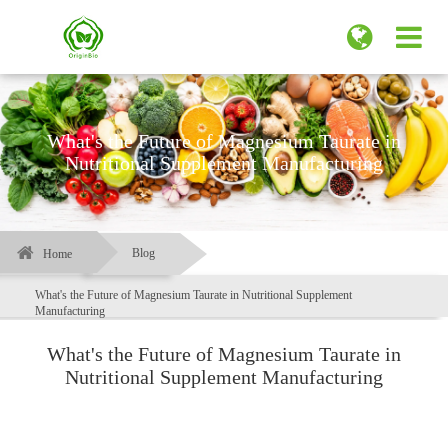
What's the Future of Magnesium Taurate in
Nutritional Supplement Manufacturing
Blog
Home
What's the Future of Magnesium Taurate in Nutritional Supplement
Manufacturing
What's the Future of Magnesium Taurate in
Nutritional Supplement Manufacturing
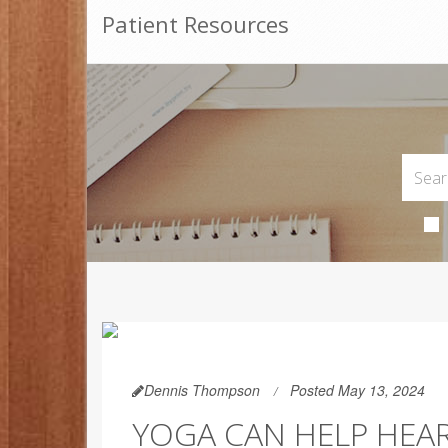
Patient Resources
Dennis Thompson
Posted May 13, 2024
YOGA CAN HELP HEAR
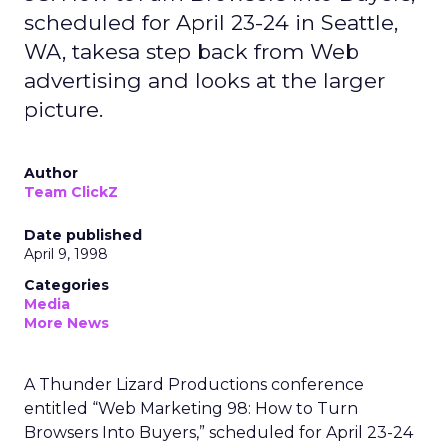
scheduled for April 23-24 in Seattle,
WA, takesa step back from Web
advertising and looks at the larger
picture.
Author
Team ClickZ
Date published
April 9, 1998
Categories
Media
More News
A Thunder Lizard Productions conference
entitled “Web Marketing 98: How to Turn
Browsers Into Buyers,” scheduled for April 23-24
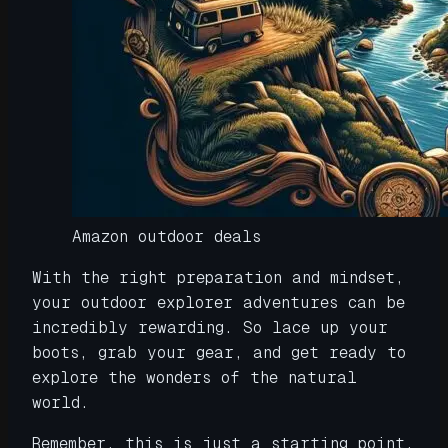
Amazon outdoor deals
With the right preparation and mindset,
your outdoor explorer adventures can be
incredibly rewarding. So lace up your
boots, grab your gear, and get ready to
explore the wonders of the natural
world.
Remember, this is just a starting point.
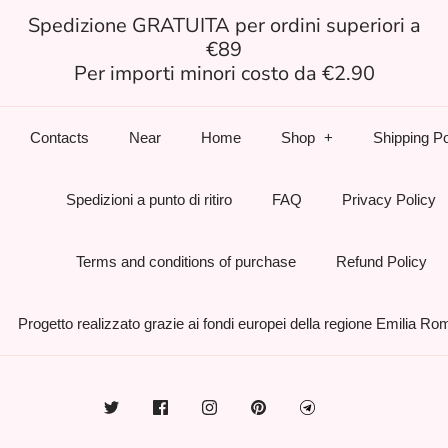
Spedizione GRATUITA per ordini superiori a
€89
Per importi minori costo da €2.90
Contacts
Near
Home
Shop
Shipping Po
Spedizioni a punto di ritiro
FAQ
Privacy Policy
Terms and conditions of purchase
Refund Policy
Progetto realizzato grazie ai fondi europei della regione Emilia R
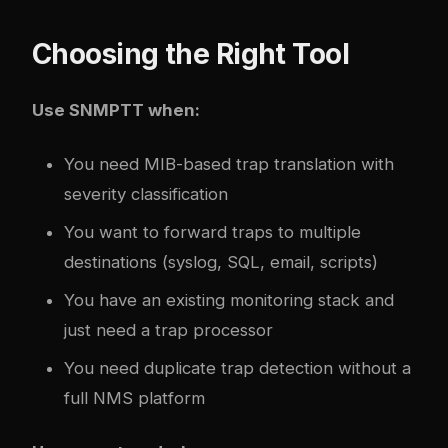
Choosing the Right Tool
Use SNMPTT when:
You need MIB-based trap translation with
severity classification
You want to forward traps to multiple
destinations (syslog, SQL, email, scripts)
You have an existing monitoring stack and
just need a trap processor
You need duplicate trap detection without a
full NMS platform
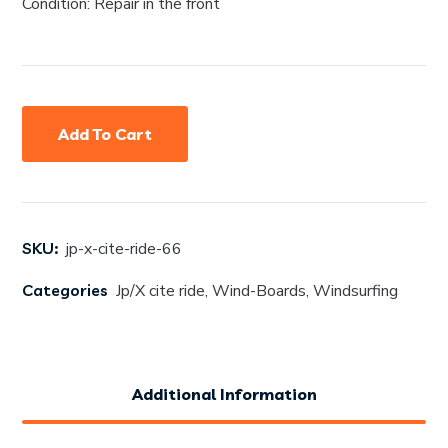
Condition: Repair in the front
Add To Cart
SKU:
jp-x-cite-ride-66
Categories
Jp/X cite ride
,
Wind-Boards
,
Windsurfing
Additional Information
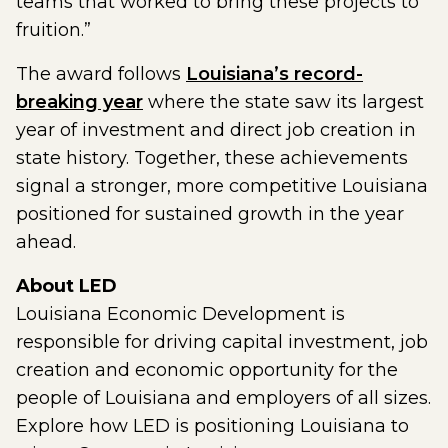
teams that worked to bring these projects to
fruition.”
The award follows
Louisiana’s record-
breaking year
where the state saw its largest
year of investment and direct job creation in
state history. Together, these achievements
signal a stronger, more competitive Louisiana
positioned for sustained growth in the year
ahead.
About LED
Louisiana Economic Development is
responsible for driving capital investment, job
creation and economic opportunity for the
people of Louisiana and employers of all sizes.
Explore how LED is positioning Louisiana to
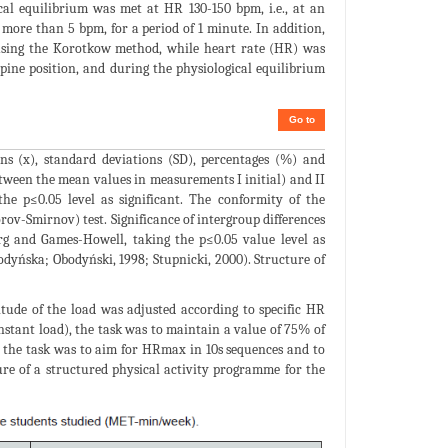
cal equilibrium was met at HR 130-150 bpm, i.e., at an
more than 5 bpm, for a period of 1 minute. In addition,
 using the Korotkow method, while heart rate (HR) was
upine position, and during the physiological equilibrium
Go to
ans (x), standard deviations (SD), percentages (%) and
ween the mean values in measurements I initial) and II
the p≤0.05 level as significant. The conformity of the
rov-Smirnov) test. Significance of intergroup differences
g and Games-Howell, taking the p≤0.05 value level as
bodyńska; Obodyński, 1998; Stupnicki, 2000). Structure of
ude of the load was adjusted according to specific HR
onstant load), the task was to maintain a value of 75% of
 the task was to aim for HRmax in 10s sequences and to
re of a structured physical activity programme for the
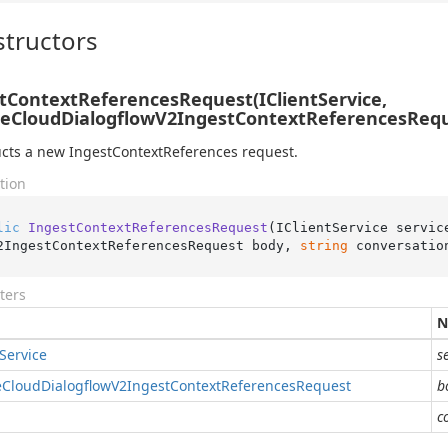
tructors
tContextReferencesRequest(IClientService,
eCloudDialogflowV2IngestContextReferencesReque
cts a new IngestContextReferences request.
tion
lic
IngestContextReferencesRequest
(
IClientService servic
2IngestContextReferencesRequest body, 
string
 conversatio
ters
N
Service
s
e
Cloud
Dialogflow
V2Ingest
Context
References
Request
b
c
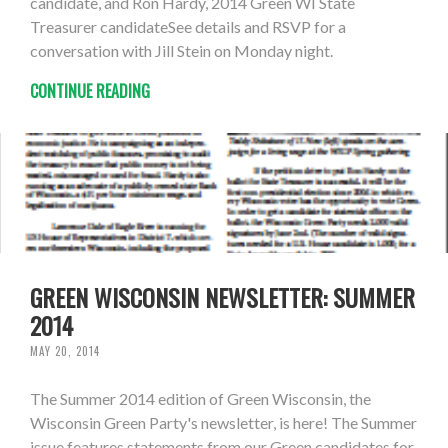
candidate, and Ron Hardy, 2014 Green WI State
Treasurer candidateSee details and RSVP for a
conversation with Jill Stein on Monday night.
CONTINUE READING
GREEN WISCONSIN NEWSLETTER: SUMMER
2014
MAY 20, 2014
The Summer 2014 edition of Green Wisconsin, the
Wisconsin Green Party's newsletter, is here! The Summer
issue features statements from our Green candidates for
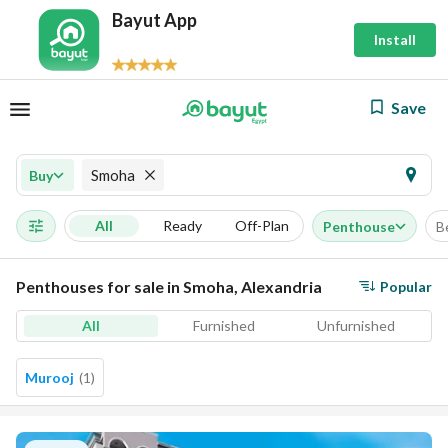
Bayut App
Install
Save
Smoha
Buy
All
Ready
Off-Plan
Penthouse
B
Penthouses for sale in Smoha, Alexandria
Popular
All
Furnished
Unfurnished
Murooj
(
1
)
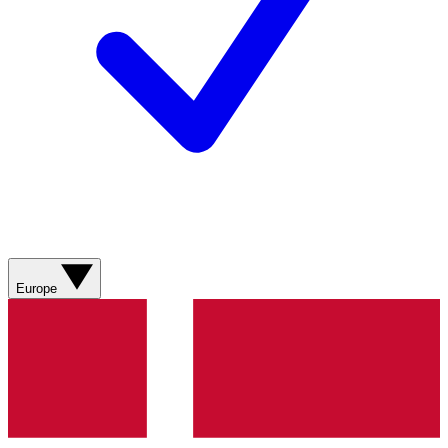
Europe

———

§ Problem
Would you transcribe the lines above exactly, going from the line bearing "Louisiana Economic Development is" through the line bearing "ude of the load", and drop the pictures from the copy?

§ Solution to this exercise
Louisiana Economic Development is
responsible for driving capital investment, job
creation and economic opportunity for the
people of Louisiana and employers of all sizes.
Explore how LED is positioning Louisiana to
cal equilibrium was met at HR 130-150 bpm, i.e., at an
more than 5 bpm, for a period of 1 minute. In addition,
 using the Korotkow method, while heart rate (HR) was
upine position, and during the physiological equilibrium
Go to
ans (x), standard deviations (SD), percentages (%) and
ween the mean values in measurements I initial) and II
the p≤0.05 level as significant. The conformity of the
rov-Smirnov) test. Significance of intergroup differences
g and Games-Howell, taking the p≤0.05 value level as
bodyńska; Obodyński, 1998; Stupnicki, 2000). Structure of
ude of the load was adjusted according to specific HR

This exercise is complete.